So you’ve got one more week to view my solo show over at the Axiom Center for New and Experimental Media (through November 6). The centerpiece of the exhibition is my 6-channel, real-time, algorithmic sound installation Kaleidoscope Music, the history, aesthetics, and inner workings of which are amply documented elsewhere (Dig Boston feature, Artforum critic’s pick, Kickstarter project, and several exhaustive blog posts, for starters).
Rather, what I’m here to tell you about today are the prints from my 29 Giraffes series that are also included in the show. I usually do a pretty good job of documenting my pieces when they go up, but I never got around to blogging about this series when it was first exhibited at [the studio] in Shanghai, back in August 2009 (check out the press release, flyer, and this fine review from That’s Shanghai magazine). So allow me to take a few moments to fill you in.
29 Giraffes represents my first foray into visual art. The earliest source file I could find dates from July 29, 2007. You can see some of the images on Flickr and additional images (including some early tests) on Facebook.

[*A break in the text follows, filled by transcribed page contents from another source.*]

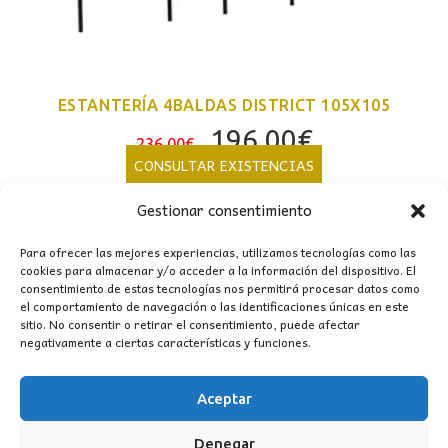
ESTANTERÍA 4BALDAS DISTRICT 105X105
El
El
196,00
€
236,00
€
precio
precio
CONSULTAR EXISTENCIAS
original
actual
Gestionar consentimiento
era:
es:
236,00€.
196,00€.
Para ofrecer las mejores experiencias, utilizamos tecnologías como las
cookies para almacenar y/o acceder a la información del dispositivo. El
consentimiento de estas tecnologías nos permitirá procesar datos como
el comportamiento de navegación o las identificaciones únicas en este
sitio. No consentir o retirar el consentimiento, puede afectar
negativamente a ciertas características y funciones.
Aceptar
CONTACTO
Denegar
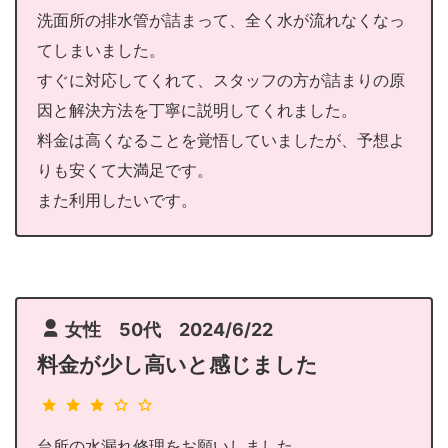
洗面所の排水管が詰まって、全く水が流れなくなっ
てしまいました。
すぐに対応してくれて、スタッフの方が詰まりの原
因と解決方法を丁寧に説明してくれました。
料金は高くなることを覚悟していましたが、予想よ
りも安くて大満足です。
また利用したいです。
女性 50代 2024/6/22
料金が少し高いと感じました
台所の水漏れ修理をお願いしました。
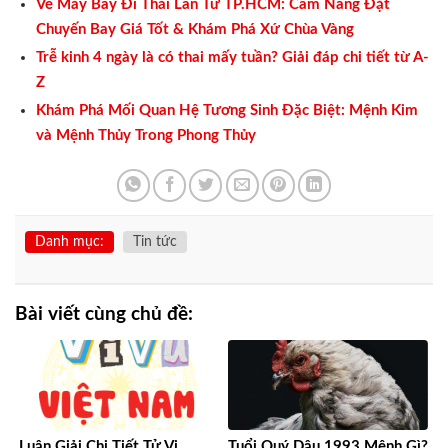
Vé Máy Bay Đi Thái Lan Từ TP.HCM: Cẩm Nang Đặt
Chuyến Bay Giá Tốt & Khám Phá Xứ Chùa Vàng
Trễ kinh 4 ngày là có thai mấy tuần? Giải đáp chi tiết từ A-
Z
Khám Phá Mối Quan Hệ Tương Sinh Đặc Biệt: Mệnh Kim
và Mệnh Thủy Trong Phong Thủy
Danh mục:
Tin tức
Bài viết cùng chủ đề:
Luận Giải Chi Tiết Tử Vi
Tuổi Quý Dậu 1993 Mệnh Gì?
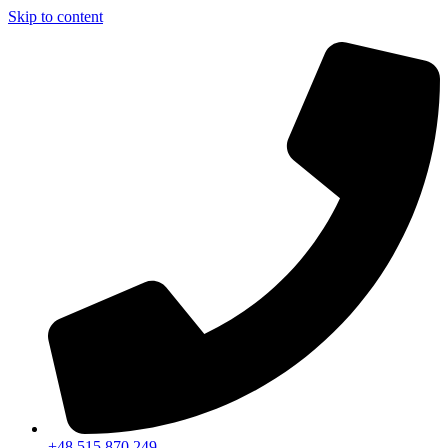
Skip to content
+48 515 870 249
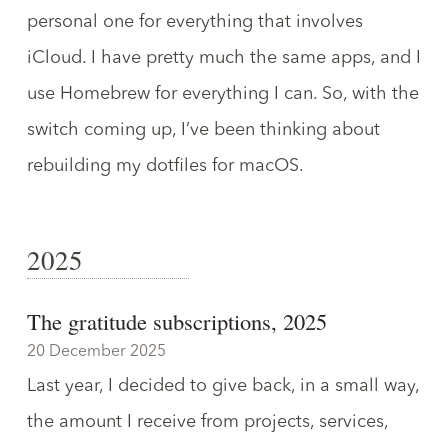
personal one for everything that involves
iCloud. I have pretty much the same apps, and I
use Homebrew for everything I can. So, with the
switch coming up, I’ve been thinking about
rebuilding my
dotfiles
for macOS.
2025
The gratitude subscriptions, 2025
20 December 2025
Last year, I decided to give back, in a small way,
the amount I receive from projects, services,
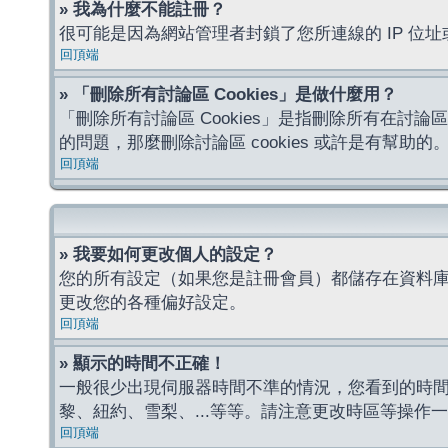
» 我為什麼不能註冊？
很可能是因為網站管理者封鎖了您所連線的 IP 
回頂端
» 「刪除所有討論區 Cookies」是做什麼用？
「刪除所有討論區 Cookies」是指刪除所有在討論區
的問題，那麼刪除討論區 cookies 或許是有幫助的
回頂端
» 我要如何更改個人的設定？
您的所有設定（如果您是註冊會員）都儲存在資料
更改您的各種偏好設定。
回頂端
» 顯示的時間不正確！
一般很少出現伺服器時間不準的情況，您看到的時
黎、紐約、雪梨、...等等。請注意更改時區等操
回頂端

These images were a natural extension of my work in sound, and the original goal was simply to create an album cover for my CD Radiospace 040823 (as featured last night on Gregory Taylor’s radio program Remember Those Quiet Evenings!). That piece performs algorithmically modulated granular synthesis on a live radio signal, sort of sandblasting the sound into new patterns and textures. I got the idea in my head that the album art ought to be generated the same way, and this stubborn notion delayed the release of the album (recorded in 2004) by about five years. It took a while to conceive of how to translate the process into the visual domain, and then another long while before I realized I could use software I already knew (Max/MSP, specifically the lcd object, before I learned Jitter) to pull it off, and then an extended period of experimentation and testing before I felt the results were worth sharing with anyone.
After all that effort, I kind of hate the image I rather hastily chose for an album cover, but I was in a hurry to get the CD pressed in time for the exhibition opening. If I had waited a little longer, this is the image I would have used (and still hope to use for a reissue one of these days).
The boundaries of these digital brushstrokes into which fragments of photographs are statistically pasted are derived from curves I’ve drawn by hand into tables with a mouse. My earliest studies involved Gaussian patterns and other types of statistical distributions, but I eventually decided I wanted to incorporate a more tactile, hand-drawn element. I felt at the time the need to emphasize that these works weren’t simply the cold, rational, impersonal result of a some obscure mathematical formula. Rather, I was involved in an intuitive and iterative process with my software, guiding the generation of new material, and then responding to it to see if I liked it or not, shaping its evolution much as I imagine an artist in a more traditional medium would.
When I moved to Shanghai in 2004, I read that Shanghai was the second largest city in the world, behind Mexico City. These images convey something of the density of urban life I experienced in one of the world’s most bustling metropolises, the exhilarating disorientation and striking juxtapositions. I think of this work in terms similar to those Robert Hughes used to describe the Merz collages of Kurt Schwitters:
Their common theme was the city as compressor, intensifier of experience. So many people, and so many messages: so many traces of intimate journeys, news, meetings, possession, rejection, with the city renewing its fabric of transaction every moment of the day and night…
The final images have nothing to do with giraffes. When I started developing software to manipulate digital images, my earliest test subject was a photo of a giraffe I took while visiting my parents in Kenya in 2005. I started using the term “giraffe” as shorthand for the whole project, since it was quicker to explain to my Ubisoft coworkers that I was staying in over the lunch hour to work on my “giraffes,” rather than my “algorithmic image manipulation software” or whatever. There aren’t 29 of them either; the number was chosen as arbitrarily as the name, and I kept both to emphasize the idea that arbitrariness (or artistic intuition) is a key part of the piece.
In addition to the first show at [the studio] and the current exhibition, several of these images were included in my solo show “The Point of Departure” at the True Color Museum in Suzhou about a year ago (read the little blurb I wrote about the series at that time here). I also sell these images as limited edition prints on archival paper, and several are already in private collections. If you’re interested, by all means, drop me a line! I guess these are the images CNNGo was referring to when they described my work as “very pretty.”
Going over my notes from the time of the first show, I’m reminded of several follow-up avenues still unexplored. The unanimous feedback I received from that first exhibition was that people would like to see these images larger; at the time I was constrained by what I could fit on one screen at once, but now that I’ve gotten into Jitter, I should look into that. Also, right before I left Shanghai last year, I collected a bunch of additional potential source images from backlit fashion advertisements, and I had the idea of doing digital collages based on awareness of different body parts, but I haven’t jumped on that yet either. As Morton Feldman said, “Now that things are so simple, there’s so much to do!”